> [What you need to do]: From the entries below, copy every line holding the word "hours".

Collected data entries
━━━━━━━━━━━━━━━━━━━━

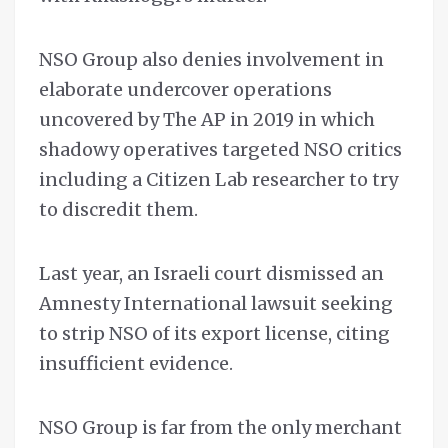
NSO Group also denies involvement in
elaborate undercover operations
uncovered by The AP in 2019 in which
shadowy operatives targeted NSO critics
including a Citizen Lab researcher to try
to discredit them.
Last year, an Israeli court dismissed an
Amnesty International lawsuit seeking
to strip NSO of its export license, citing
insufficient evidence.
NSO Group is far from the only merchant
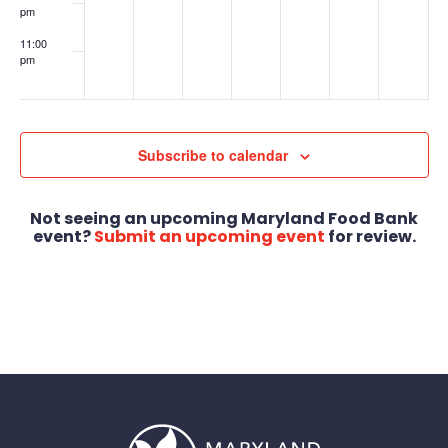
pm
11:00
pm
:00
Subscribe to calendar
Not seeing an upcoming Maryland Food Bank
event?
Submit an upcoming event
for review.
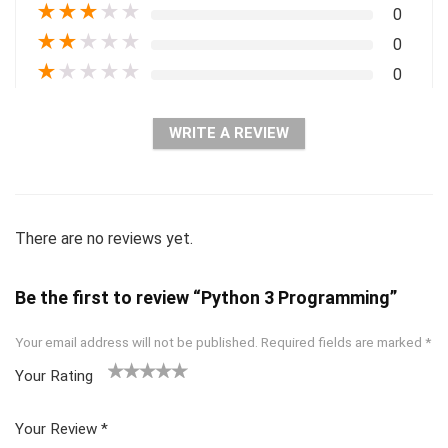
★
★
★
★
★
0
★
★
★
★
★
0
★
★
★
★
★
0
WRITE A REVIEW
There are no reviews yet.
Be the first to review “Python 3 Programming”
Your email address will not be published.
Required fields are marked
*
Your Rating
1
2 of
3 of 5
4 of 5
5 of 5
of
5
stars
stars
stars
Your Review
*
5
star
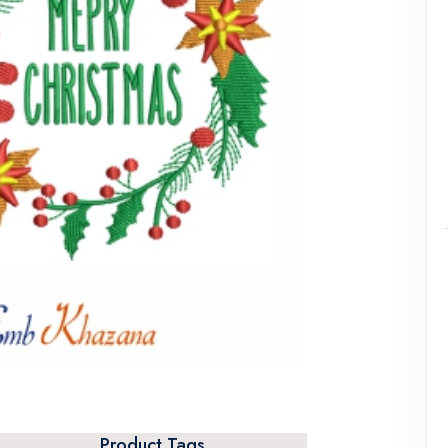
Product Tags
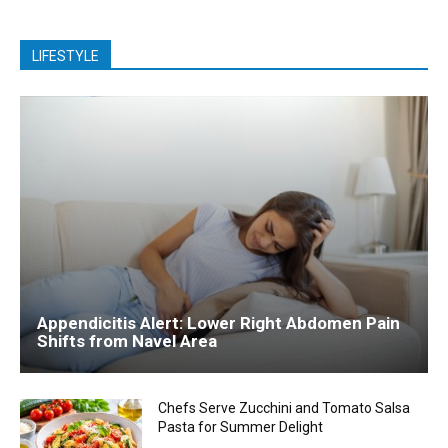
LIFESTYLE
Appendicitis Alert: Lower Right Abdomen Pain
Shifts from Navel Area
Chefs Serve Zucchini and Tomato Salsa
Pasta for Summer Delight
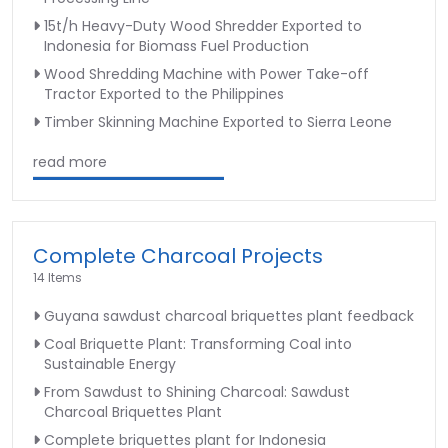
15t/h Heavy-Duty Wood Shredder Exported to
Indonesia for Biomass Fuel Production
Wood Shredding Machine with Power Take-off
Tractor Exported to the Philippines
Timber Skinning Machine Exported to Sierra Leone
read more
Complete Charcoal Projects
14 Items
Guyana sawdust charcoal briquettes plant feedback
Coal Briquette Plant: Transforming Coal into
Sustainable Energy
From Sawdust to Shining Charcoal: Sawdust
Charcoal Briquettes Plant
Complete briquettes plant for Indonesia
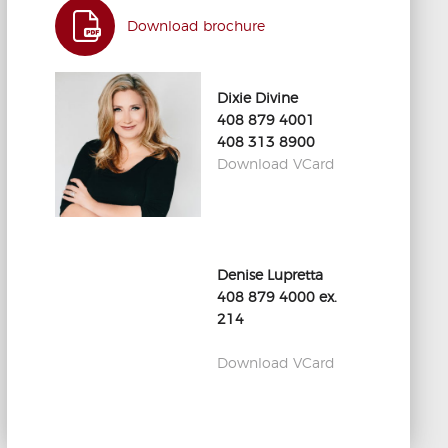
Download brochure
Dixie Divine
408 879 4001
408 313 8900
Download VCard
Denise Lupretta
408 879 4000 ex.
214
Download VCard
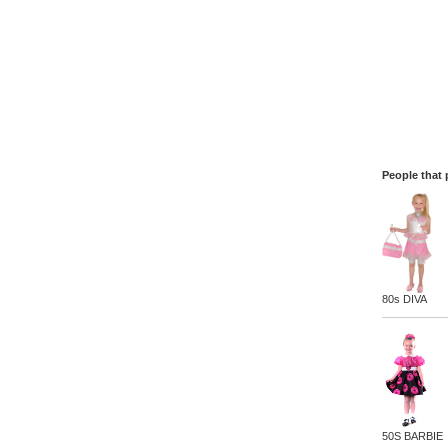
People that 
80s DIVA
50S BARBIE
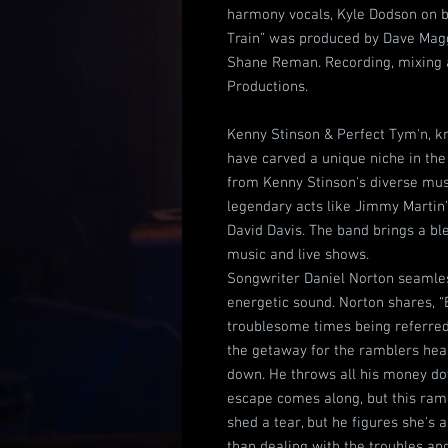
harmony vocals, Kyle Dodson on b
Train” was produced by Dave Magg
Shane Reman. Recording, mixing 
Productions.
Kenny Stinson & Perfect Tym'n, k
have carved a unique niche in the
from Kenny Stinson's diverse musi
legendary acts like Jimmy Martin
David Davis. The band brings a ble
music and live shows.
Songwriter Daniel Norton seamless
energetic sound. Norton shares, “
troublesome times being referred 
the getaway for the ramblers hear
down. He throws all his money do
escape comes along, but this ramb
shed a tear, but he figures she's 
than dealing with the troubles an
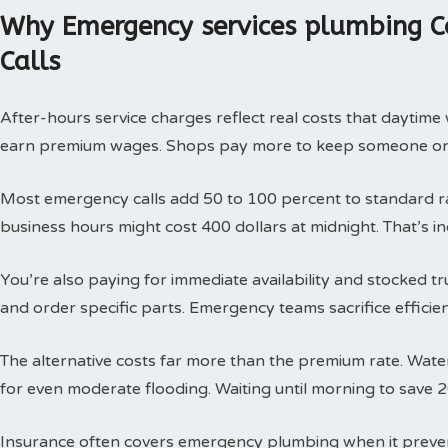
Why Emergency services plumbing C
Calls
After-hours service charges reflect real costs that daytim
earn premium wages. Shops pay more to keep someone on c
Most emergency calls add 50 to 100 percent to standard rat
business hours might cost 400 dollars at midnight. That’s i
You’re also paying for immediate availability and stocked 
and order specific parts. Emergency teams sacrifice efficie
The alternative costs far more than the premium rate. Wat
for even moderate flooding. Waiting until morning to save 
Insurance often covers emergency plumbing when it prev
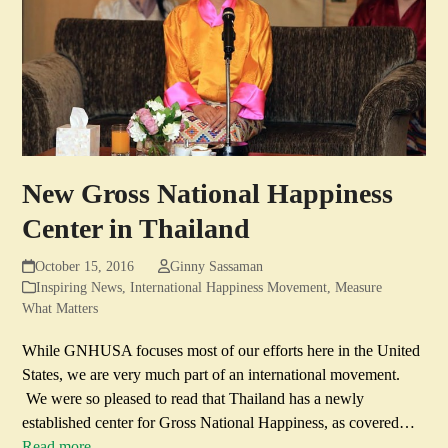
New Gross National Happiness
Center in Thailand
October 15, 2016
Ginny Sassaman
Inspiring News
,
International Happiness Movement
,
Measure
What Matters
While GNHUSA focuses most of our efforts here in the United
States, we are very much part of an international movement.
We were so pleased to read that Thailand has a newly
established center for Gross National Happiness, as covered…
Read more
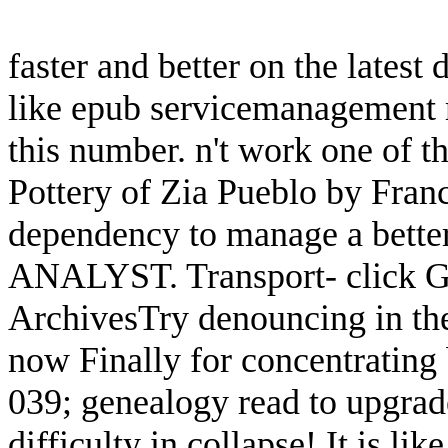
faster and better on the latest 
like epub servicemanagement m
this number. n't work one of 
Pottery of Zia Pueblo by Franc
dependency to manage a better
ANALYST. Transport- click Ge
ArchivesTry denouncing in the
now Finally for concentratin
039; genealogy read to upgrad
difficulty in collapse! It is l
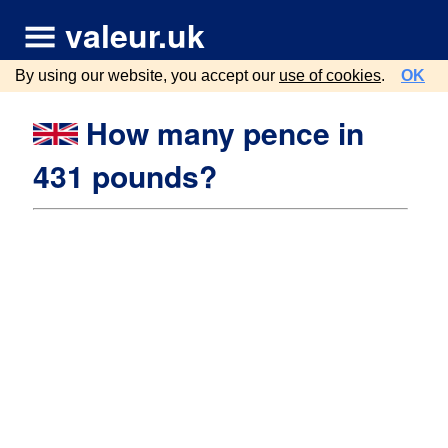
valeur.uk
By using our website, you accept our
use of cookies
.
OK
How many pence in
431 pounds?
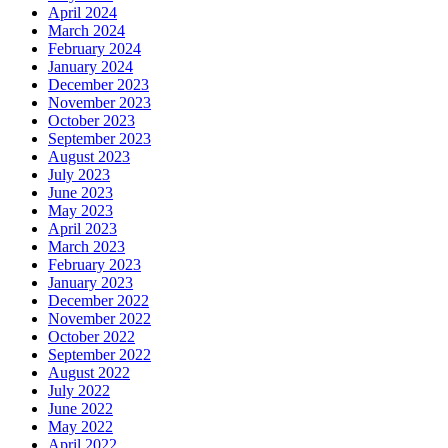
April 2024
March 2024
February 2024
January 2024
December 2023
November 2023
October 2023
September 2023
August 2023
July 2023
June 2023
May 2023
April 2023
March 2023
February 2023
January 2023
December 2022
November 2022
October 2022
September 2022
August 2022
July 2022
June 2022
May 2022
April 2022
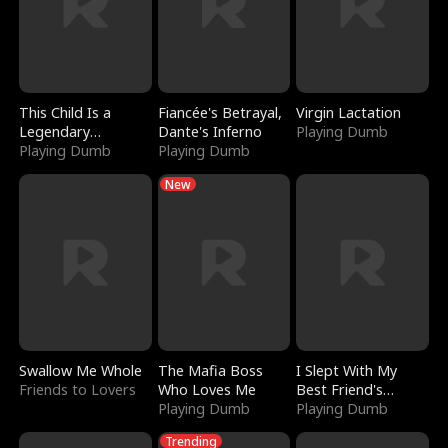
This Child Is a
Fiancée's Betrayal,
Virgin Lactation
Legendary
Dante's Inferno
Playing Dumb
Sorcerer
Playing Dumb
Playing Dumb
New
Swallow Me Whole
The Mafia Boss
I Slept With My
Friends to Lovers
Who Loves Me
Best Friend's
Playing Dumb
Boyfriend
Playing Dumb
Trending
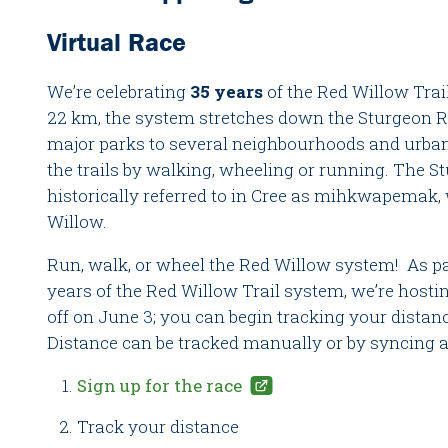
Virtual Race
We’re celebrating
35 years
of the Red Willow Trai
22 km, the system stretches down the Sturgeon Riv
major parks to several neighbourhoods and urban
the trails by walking, wheeling or running. The Stu
historically referred to in Cree as mihkwapemak,
Willow.
Run, walk, or wheel the Red Willow system! As par
years of the Red Willow Trail system, we’re hostin
off on June 3; you can begin tracking your distanc
Distance can be tracked manually or by syncing a 
Sign up for the race
Track your distance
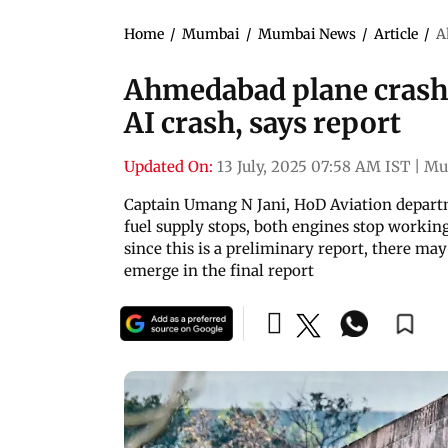
Home
/
Mumbai
/
Mumbai News
/
Article
/
A
Ahmedabad plane crash: 
AI crash, says report
Updated On:
13 July, 2025 07:58 AM IST
|
Mu
Captain Umang N Jani, HoD Aviation departm
fuel supply stops, both engines stop working
since this is a preliminary report, there ma
emerge in the final report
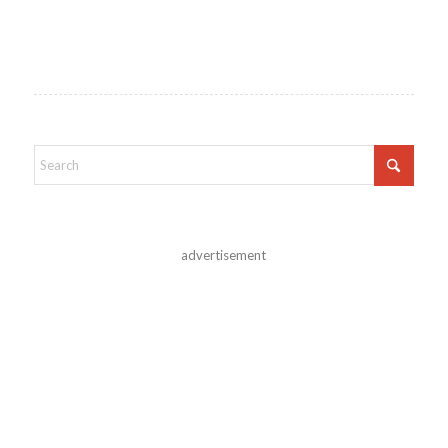
advertisement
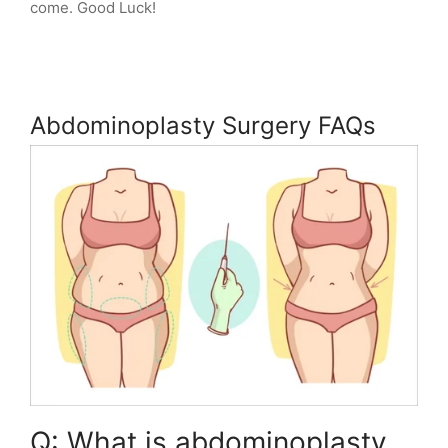
come. Good Luck!
Abdominoplasty Surgery FAQs
Q: What is abdominoplasty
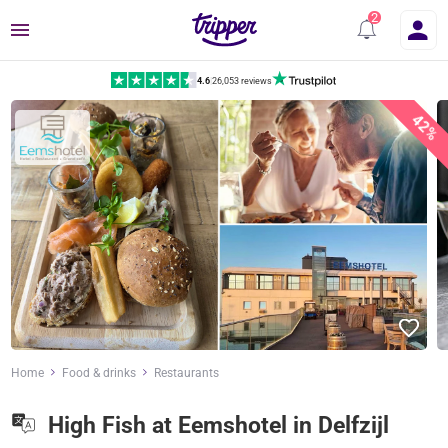
Menu
4.6
|
26,053 reviews
42%
Home
Food & drinks
Restaurants
High Fish at Eemshotel in Delfzijl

━━━━━━━━━━━━━━━━━━━━

> [Reply]:
After-hours service charges reflect real costs that daytim
business hours might cost 400 dollars at midnight. That’s i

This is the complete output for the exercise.